When he came out of the movie it was past midnight. The storm had slackened and now the rainfall was a steady, dull drone. He didn’t mind walking in the rain and his stride was somewhat casual as he walked north on Wharf Street. But later, on Vernon, the anxiety hit him again and he hurried his pace.
Entering the house, he quickly checked all the rooms. Frank was nowhere around, Tom and Lola were asleep, and Bella’s room was empty. He went into the unlit parlor, took a chair near the window, and sat there in the dark waiting for Bella to come home.
Some nights Bella came home very late. Maybe tonight she wouldn’t be coming home at all. Maybe she was on a bus or a train, telling herself she’d evened the score and it was a wise move now to get out of town. But while the thought drifted through his mind, he saw Bella walking across Vernon Street and approaching the house. She moved somewhat unsteadily. She wasn’t really drunk, but it was obvious she’d been drinking.

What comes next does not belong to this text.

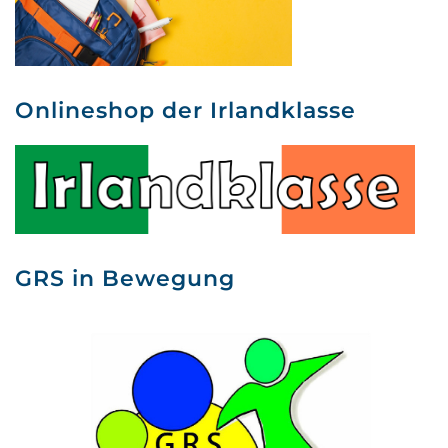
Onlineshop der Irlandklasse
GRS in Bewegung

He stood away from the window. The door opened and Bella came in and plumped herself on the sofa. In the darkness of the parlor she didn’t see him, but enough light came through the window so that he could watch what she was doing. Her handbag was open and she was taking out a pack of cigarettes. She put one in her mouth and then she searched for a match.
Kerrigan spoke very softly. “Hello, Bella.”
She let out a startled cry.
“It’s only me,” he said. He flicked the wall switch, and the ceiling bulbs were lit.
Bella sat stiffly, holding her breath as she stared at him. It seemed that her eyes were coming out of her face.
Kerrigan moved toward her. He had a match book in his hand. He struck a match and applied the flame to her cigarette, but she didn’t inhale. He kept the flame there and finally she took a spasmodic drag, her body shaking as the smoke came out of her mouth.
He blew out the match, dropped it into a tray. Then very slowly, as though he were performing a carefully rehearsed ceremony, he reached into his trousers pocket and took out the folded money, the two fives and the ten. He unfolded the bills and smoothed them between his fingers. Then he extended them slowly and held them in front of her bulging eyes.
She was trying to look at something else, trying to stare at the carpet, a chair, the wall, anything at all, just so she wouldn’t be seeing the money. But although her head moved, her eyes were fastened on the money.
“Here,” he said, offering her the money. “It’s yours.”
He waited for her to take the bills. She kept her hands down, her fingers gripping the edge of the sofa. Her throat contracted as though she were trying to swallow something very thick and heavy in her throat.
Then suddenly her shoulders sagged. She lowered her head. “Oh, my God,” she moaned. “Oh, my God.”
Kerrigan placed the bills in the opened handbag. He said, “Don’t take it so hard. You haven’t lost anything. After all, you got your money back.”
She looked at him. “Why don’t you do it?”
“Do what?”
“Knock my teeth out. Break my neck.”
He shook his head. He said, “I think you’re hurt enough already.”
She dragged at the cigarette. Then she leaned back heavily against the sofa pillow, gazing past him and saying dully, “How’d you get the money?”
He shrugged. “I asked for it.”
She went on gazing past him. “I should have known they’d louse things up.” For a long moment she was quiet. And then, as though she were very tired, she closed her eyes. “All right, tell me what happened.”
“Nothing much. But they made a nice try. They came damn near earning their pay.”
She looked at his hands. His knuckles were skinned, and she nodded slowly and said, “It musta been a nice little party.”
“Yeah,” he said dryly, “it was a lot of fun.”
“They get banged up much?”
“Enough to make it a sad ending,” he said. “One of them is out of business for at least a month. The other one is out for keeps.”